*Task description*:
As the answer, give exactly the lines of the records below from the one with "Jennifer Dowling" through the one with "comprehensive health evaluation and open", ends included and pictures left out.
START Records for the exercise
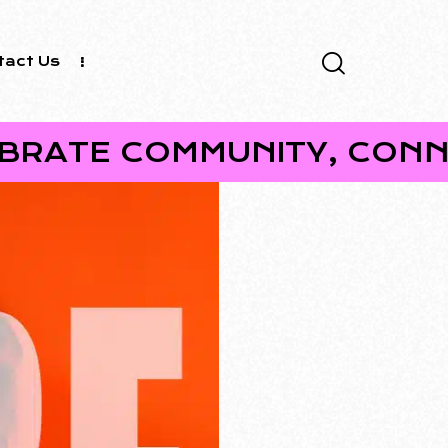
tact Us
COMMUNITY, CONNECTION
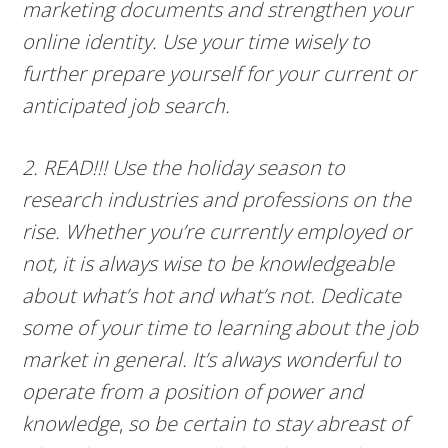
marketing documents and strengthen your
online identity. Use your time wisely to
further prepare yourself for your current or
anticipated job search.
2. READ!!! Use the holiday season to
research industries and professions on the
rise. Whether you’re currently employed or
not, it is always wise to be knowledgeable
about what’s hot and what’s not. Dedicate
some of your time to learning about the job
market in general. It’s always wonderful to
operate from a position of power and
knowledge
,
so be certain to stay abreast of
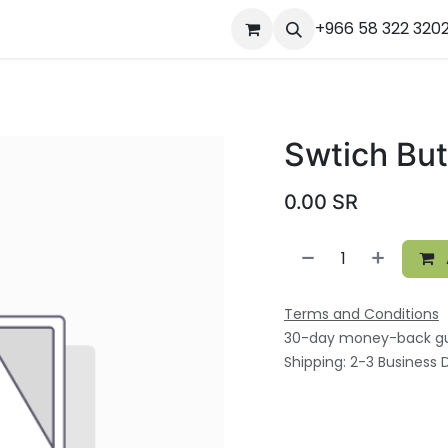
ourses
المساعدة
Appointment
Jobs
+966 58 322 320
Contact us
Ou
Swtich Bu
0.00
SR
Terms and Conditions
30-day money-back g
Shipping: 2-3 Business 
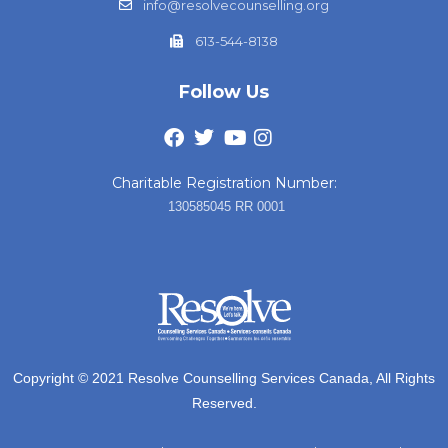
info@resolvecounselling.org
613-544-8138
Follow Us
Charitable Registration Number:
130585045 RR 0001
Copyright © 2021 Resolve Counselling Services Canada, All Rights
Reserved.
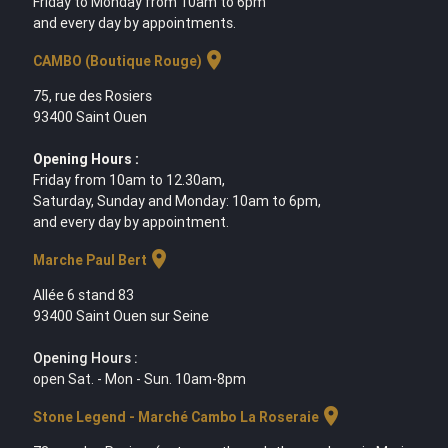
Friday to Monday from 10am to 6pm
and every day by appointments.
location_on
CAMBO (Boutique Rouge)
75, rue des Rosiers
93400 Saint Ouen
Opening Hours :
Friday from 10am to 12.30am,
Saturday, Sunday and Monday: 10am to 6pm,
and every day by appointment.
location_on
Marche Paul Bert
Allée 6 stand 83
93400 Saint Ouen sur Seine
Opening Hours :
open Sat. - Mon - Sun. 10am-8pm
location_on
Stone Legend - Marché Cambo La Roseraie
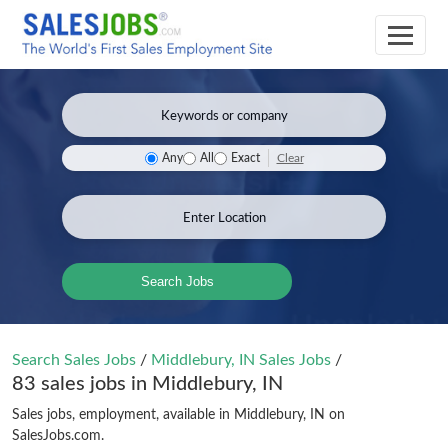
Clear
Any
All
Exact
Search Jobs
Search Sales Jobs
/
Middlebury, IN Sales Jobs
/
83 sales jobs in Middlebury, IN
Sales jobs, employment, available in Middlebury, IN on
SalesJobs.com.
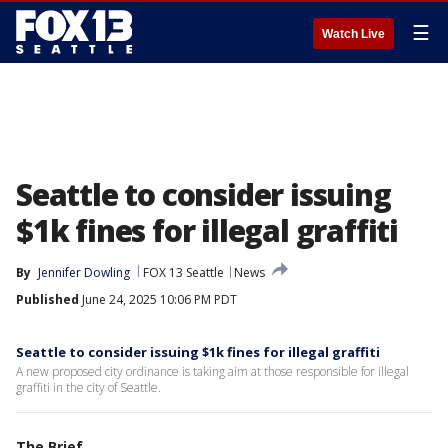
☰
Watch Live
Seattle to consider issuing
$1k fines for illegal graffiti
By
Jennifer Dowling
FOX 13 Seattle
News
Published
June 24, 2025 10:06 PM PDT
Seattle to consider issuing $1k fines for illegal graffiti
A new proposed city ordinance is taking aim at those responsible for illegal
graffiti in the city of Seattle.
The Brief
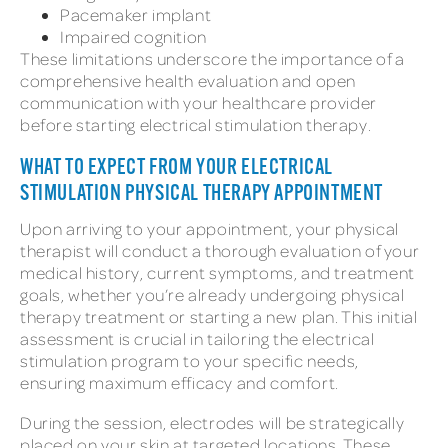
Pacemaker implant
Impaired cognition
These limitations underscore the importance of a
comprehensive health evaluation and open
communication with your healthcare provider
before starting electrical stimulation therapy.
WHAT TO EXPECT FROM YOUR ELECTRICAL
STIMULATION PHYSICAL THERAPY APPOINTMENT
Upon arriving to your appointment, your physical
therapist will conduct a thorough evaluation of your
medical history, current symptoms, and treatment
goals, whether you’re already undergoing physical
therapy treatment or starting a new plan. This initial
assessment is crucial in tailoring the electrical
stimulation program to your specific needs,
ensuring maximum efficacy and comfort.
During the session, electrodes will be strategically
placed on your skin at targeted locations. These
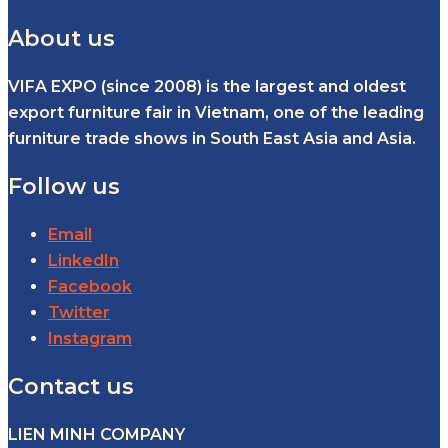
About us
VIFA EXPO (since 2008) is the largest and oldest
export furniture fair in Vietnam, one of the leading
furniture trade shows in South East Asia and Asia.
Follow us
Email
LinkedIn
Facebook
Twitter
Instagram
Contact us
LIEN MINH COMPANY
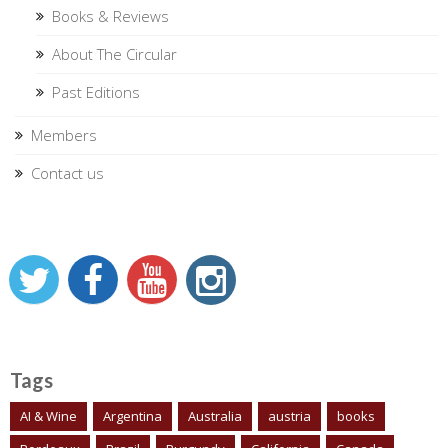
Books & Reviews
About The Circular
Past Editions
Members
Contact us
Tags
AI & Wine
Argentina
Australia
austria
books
END Records for the exercise
START Records for the exercise
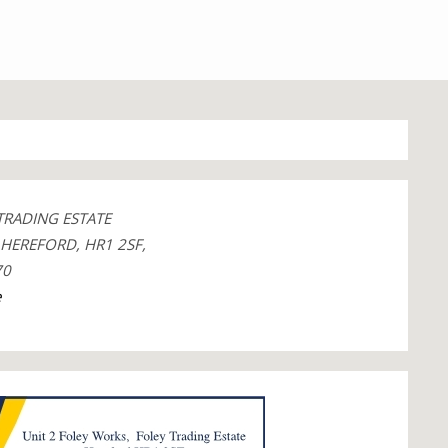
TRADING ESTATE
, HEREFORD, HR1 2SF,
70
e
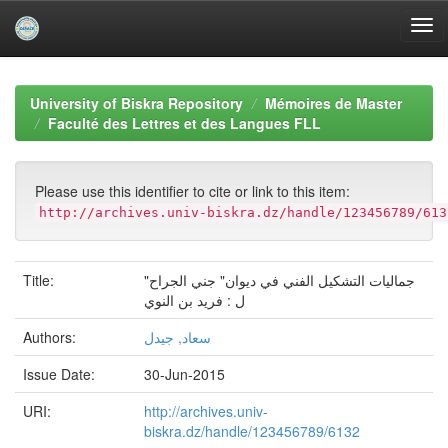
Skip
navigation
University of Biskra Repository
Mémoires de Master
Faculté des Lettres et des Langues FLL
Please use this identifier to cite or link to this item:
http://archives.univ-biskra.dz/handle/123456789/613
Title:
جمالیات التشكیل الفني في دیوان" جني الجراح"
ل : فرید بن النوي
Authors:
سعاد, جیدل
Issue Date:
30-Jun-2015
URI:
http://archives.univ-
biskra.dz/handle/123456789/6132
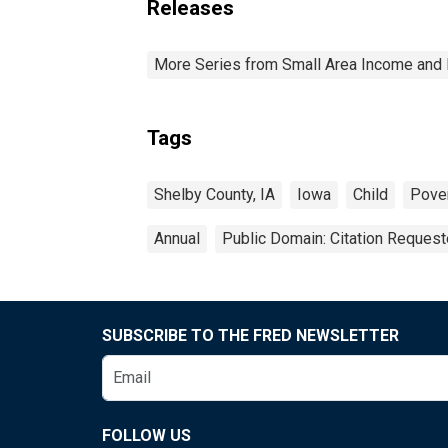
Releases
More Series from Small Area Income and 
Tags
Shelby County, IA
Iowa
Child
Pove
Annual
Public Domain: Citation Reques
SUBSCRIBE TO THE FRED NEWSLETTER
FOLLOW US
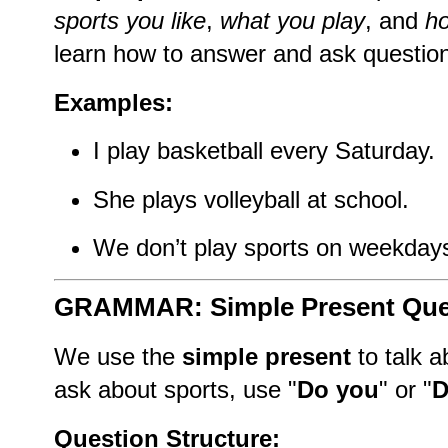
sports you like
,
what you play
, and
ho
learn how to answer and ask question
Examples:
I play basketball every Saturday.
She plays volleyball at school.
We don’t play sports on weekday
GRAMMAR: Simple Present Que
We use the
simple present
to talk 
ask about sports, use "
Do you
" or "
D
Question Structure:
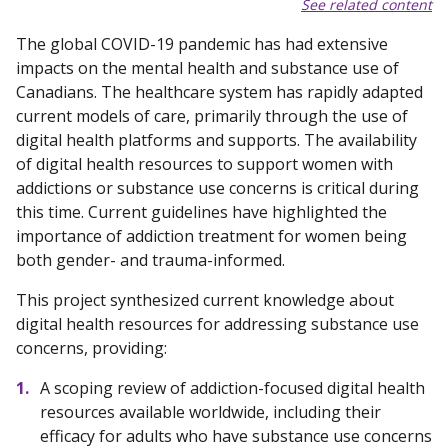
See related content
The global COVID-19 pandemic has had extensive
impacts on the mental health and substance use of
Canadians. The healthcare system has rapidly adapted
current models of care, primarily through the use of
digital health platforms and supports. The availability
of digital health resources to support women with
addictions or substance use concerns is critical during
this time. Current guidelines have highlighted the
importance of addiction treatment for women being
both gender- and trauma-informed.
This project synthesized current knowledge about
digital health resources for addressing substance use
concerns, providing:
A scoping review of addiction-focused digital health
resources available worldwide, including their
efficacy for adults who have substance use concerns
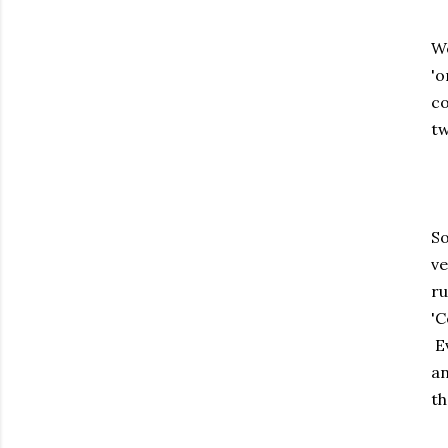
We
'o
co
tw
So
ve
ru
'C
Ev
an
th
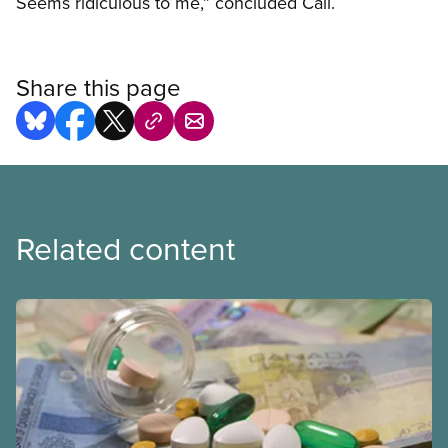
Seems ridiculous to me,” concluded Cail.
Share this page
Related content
END Records for the exercise
*Task output*:
Jennifer Dowling
FOX 13 Seattle
News
Published
June 24, 2025 10:06 PM PDT
Seattle to consider issuing $1k fines for illegal graffiti
A new proposed city ordinance is taking aim at those responsible for illegal
graffiti in the city of Seattle.
The Brief
Pacemaker implant
Impaired cognition
These limitations underscore the importance of a
comprehensive health evaluation and open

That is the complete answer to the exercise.